Y después de todo, ¿qué era morir?

¿No se moría todos los días en aquel infierno del campamento, colgado del palo por la infracción más insignificante, descoyuntado en las estacas por el menor olvido, deshecho en las carretas de baquetas por falta de una lista? ¿ No se moría todas las horas, de vergüenza y de dolor cuando cualquier mocosuelo, por el sólo hecho de ser oficial o clase dragoneante, lo agarraba a palos o a sopapos a un hombre como él, a quien le sobraban coraje y alientos de macho para dar y prestar?

La muerte impone a los maulas; a los que han nacido varones les sonríe y hasta los hace aparceros.

Había jugado toda su plata a una carta y la perdía... ¡Paciencia y aguantar! No todas eran flores en el jardín, ni todos los hombres nacían para obispos; en cambio ninguno había de quedar para semilla...

—No deseaba gran cosa: unos mates para entonar el estómago y un cigarrillo para pasar el tiempo.
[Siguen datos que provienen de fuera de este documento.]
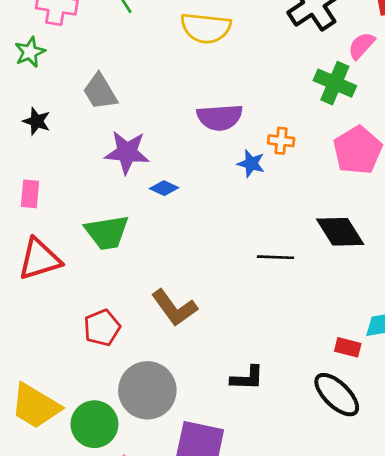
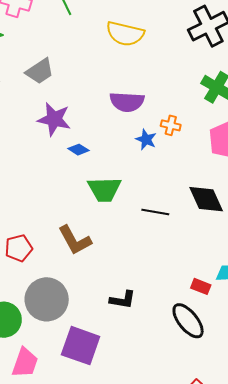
gray trapezoid: (100, 92) -> (40, 71), turned -100
green trapezoid: (107, 232) -> (104, 189), moved

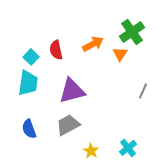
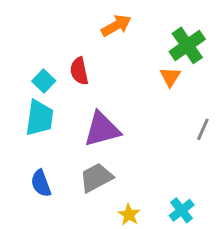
orange arrow: (93, 44) -> (116, 26), moved

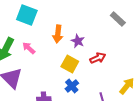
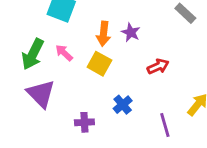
purple star: (78, 41) -> (131, 32), moved
yellow square: (70, 64) -> (99, 64), moved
De pronto, oyéronse grandes voces en la guardia de prevención; los soldados corrían de un lado para otro, sacando las monturas de las carpas; los sargentos volaban con rumbo a la mayoría; los oficiales iban y venían, del cuartel a la comandancia; circuló un rumor terrible, atroz, que daba miedo...

¡Los indios nos habían robado íntegra la caballada blanca!... ¡ La reserva y la fama del Regimiento 3º de Caballería de línea! ¡Su honor también!